# 1 Introduction

This notebook scrapes [GDELT](https://www.gdeltproject.org) for all news events on an input day, and saves to a CSV file all events that were geolocated to an input country.

## 1.0 Package imports

In [1]:
import gdelt
import os
from tqdm import tnrange
import sys
import warnings
import pandas as pd
import requests
import urllib3
import time

%load_ext autoreload
%autoreload 2

if not sys.warnoptions:
    warnings.simplefilter("ignore")

## 1.1 Debugger template

In [2]:
class Debugger(object):
    enabled = False
    def __init__(self, func):
        self.func = func

    def __call__(self, *args, **kwargs):
        if self.enabled:
            print('Entering', self.func.__name__)
            print('    args:', args, kwargs)
        return self.func(*args, **kwargs)

Debugger.enabled = True

# 2 Data downloading

## 2.0 Constants

In [3]:
lengths = [31, 28, 31, 30, 31, 30, 31, 31, 30, 31, 30, 31]
gd2 = gdelt.gdelt(version=2)

## 2.1 Parameters

In [4]:
countries = {"brazil": "BR",
            "indonesia" :"ID",
            "mexico": "MX",}

year = "2019"

folders = {"brazil": "../data/brazil/raw/{}".format(year),
               "indonesia": "../data/indonesia/raw/{}".format(year),
               "mexico": "../data/mexico/raw/{}".format(year),
          }
               

In [5]:
for key, value in countries.items():
    print(key, value)

brazil BR
indonesia ID
mexico MX


In [6]:
out_folder = '../data/brazil/raw/2019'

## 2.3 Function definitions

In [16]:
@Debugger
def pull_day(year, month, day, folders):
    for country, folder in folders.items():
        if not os.path.exists(folder):
            os.makedirs(folder)

    day = str(day).zfill(2)
    if not os.path.exists("{}/2019{}{}.csv".format(out_folder,
                                                       month,
                                                       day)):
        gd2 = gdelt.gdelt(version=2)
        results = gd2.Search(['{} {} {}'.format(year, month, day)],
                                 table='events',coverage=True)
        return results

In [17]:
def pull_month(month, 
               countries = countries,
               year = year,
               folders = folders):
    '''Scrapes GDELT for each day in the input month,
       saving results to a specified output folder for each day
    '''
    
    for country, folder in folders.items():
        if not os.path.exists(folder):
            os.makedirs(folder)
    
    for date in tnrange(1, lengths[month - 1] + 1):
        month = str(month).zfill(2)
        for attempt in range(5):
            try:
                date = str(date).zfill(2)
                if not os.path.exists("{}/2019{}{}.csv".format(out_folder,
                                                               month,
                                                               date)):
                    results = gd2.Search(['{} {} {}'.format(year, month, date)],
                                         table='events',coverage=True)
                    print(results.shape)
                    
                    for country, idx in countries.items():
                        print(results['ActionGeo_CountryCode'].unique())
                        
                        temp = results[results['ActionGeo_CountryCode'] == idx]
                        print(temp.shape)
                        temp.to_csv("{}/{}{}{}.csv".format(folders[country], year, month, date))

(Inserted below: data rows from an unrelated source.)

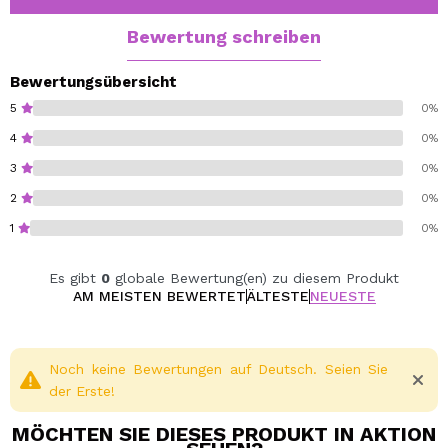
Vegan.
Bewertung schreiben
Cruelty free.
Bewertungsübersicht
5
0%
4
0%
3
0%
2
0%
1
0%
Es gibt
0
globale Bewertung(en) zu diesem Produkt
AM MEISTEN BEWERTET
ÄLTESTE
NEUESTE
Noch keine Bewertungen auf Deutsch. Seien Sie
der Erste!
MÖCHTEN SIE DIESES PRODUKT IN AKTION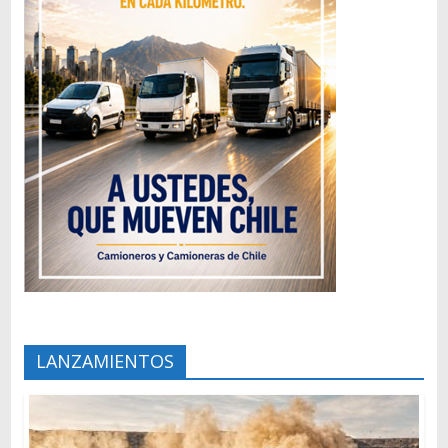
LANZAMIENTOS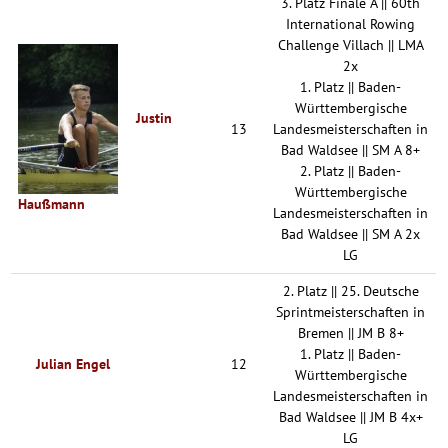
3. Platz Finale A || 60th
International Rowing
Challenge Villach || LMA
2x
1. Platz || Baden-
Württembergische
Justin
13
Landesmeisterschaften in
Bad Waldsee || SM A 8+
2. Platz || Baden-
Württembergische
Haußmann
Landesmeisterschaften in
Bad Waldsee || SM A 2x
LG
2. Platz || 25. Deutsche
Sprintmeisterschaften in
Bremen || JM B 8+
1. Platz || Baden-
Julian Engel
12
Württembergische
Landesmeisterschaften in
Bad Waldsee || JM B 4x+
LG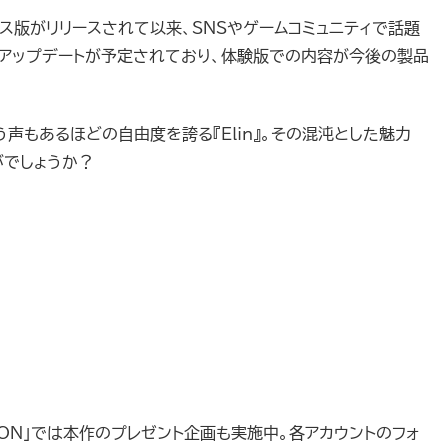
アクセス版がリリースされて以来、SNSやゲームコミュニティで話題
アップデートが予定されており、体験版での内容が今後の製品
う声もあるほどの自由度を誇る『Elin』。その混沌とした魅力
がでしょうか？
TON」では本作のプレゼント企画も実施中。各アカウントのフォ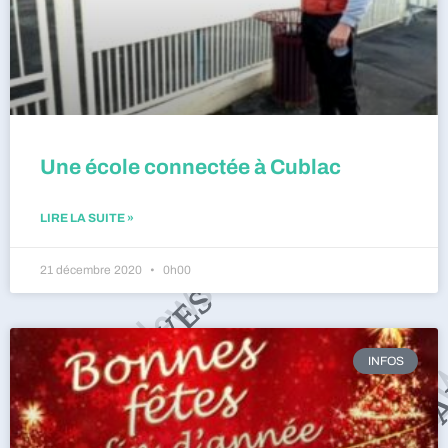
Une école connectée à Cublac
LIRE LA SUITE »
21 décembre 2020
0h00
INFOS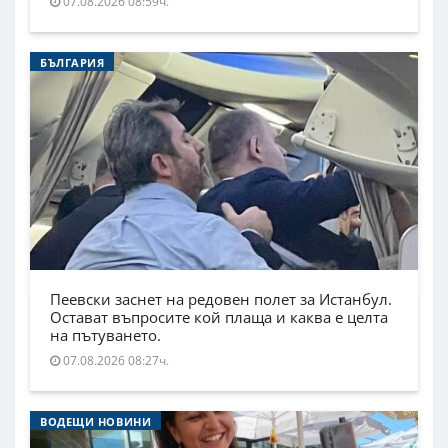
07.08.2026 08:59ч.
БЪЛГАРИЯ
Пеевски заснет на редовен полет за Истанбул.
Остават въпросите кой плаща и каква е целта
на пътуването.
07.08.2026 08:27ч.
ВОДЕЩИ НОВИНИ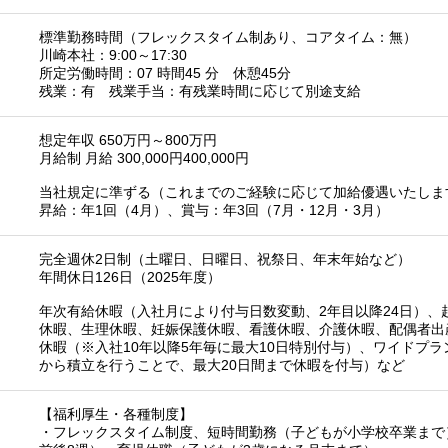
標準勤務時間（フレックスタイム制あり、コアタイム：無）
川崎本社：9:00～17:30
所定労働時間：07 時間45 分 休憩45分
残業：有 残業手当：有残業時間に応じて別途支給
想定年収 650万円～800万円
月給制 月給 300,000円400,000円
当社規定に準ずる（これまでのご経験に応じて加給優遇いたしま
昇給：年1回（4月）、賞与：年3回（7月・12月・3月）
完全週休2日制（土曜日、日曜日、祝祭日、年末年始など）
年間休日126日（2025年度）
年次有給休暇（入社月により付与日数変動、2年目以降24日）、
休暇、生理休暇、妊娠保護休暇、看護休暇、介護休暇、配偶者出
休暇（※入社10年以降5年毎に最大10日特別付与）、ワイドプ
から積立を行うことで、最大20日間まで休暇を付与）など
【福利厚生・各種制度】
・フレックスタイム制度、短時間勤務（子どもが小学校卒業まで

            except (requests.exceptions.ReadTimeout, 
                    requests.exceptions.ConnectionError,
                    urllib3.exceptions.MaxRetryError) as e:
                print(e, attempt)
                time.sleep(attempt*10)
                continue    

## 2.4 Function execution

In [18]:
year = "2019"
month = "06"
day = "05"
results = pull_day(year, month, day, folders)

Entering pull_day
    args: ('2019', '06', '05', {'brazil': '../data/brazil/raw/2019', 'indonesia': '../data/indonesia/raw/2019', 'mexico': '../data/mexico/raw/2019'}) {}


Process ForkPoolWorker-212:
Process ForkPoolWorker-216:
Process ForkPoolWorker-211:
Process ForkPoolWorker-214:
Process ForkPoolWorker-213:


KeyboardInterrupt: 

Process ForkPoolWorker-215:
Process ForkPoolWorker-210:
Process ForkPoolWorker-209:
Traceback (most recent call last):
Traceback (most recent call last):
Traceback (most recent call last):
  File "/Users/john.brandt/anaconda3/lib/python3.7/multiprocessing/process.py", line 297, in _bootstrap
    self.run()
Traceback (most recent call last):
  File "/Users/john.brandt/anaconda3/lib/python3.7/multiprocessing/process.py", line 297, in _bootstrap
    self.run()
  File "/Users/john.brandt/anaconda3/lib/python3.7/multiprocessing/process.py", line 297, in _bootstrap
    self.run()
  File "/Users/john.brandt/anaconda3/lib/python3.7/multiprocessing/process.py", line 99, in run
    self._target(*self._args, **self._kwargs)
Traceback (most recent call last):
  File "/Users/john.brandt/anaconda3/lib/python3.7/multiprocessing/process.py", line 99, in run
    self._target(*self._args, **self._kwargs)
  File "/Users/john.brandt/anaconda3/lib/python3.7/multiprocessing/process.py", line 99, in run
    

In [19]:
gd2 = gdelt.gdelt(version=2)
results = gd2.Search(['{} {} {}'.format(year, month, day)],
                         table='events',coverage=True)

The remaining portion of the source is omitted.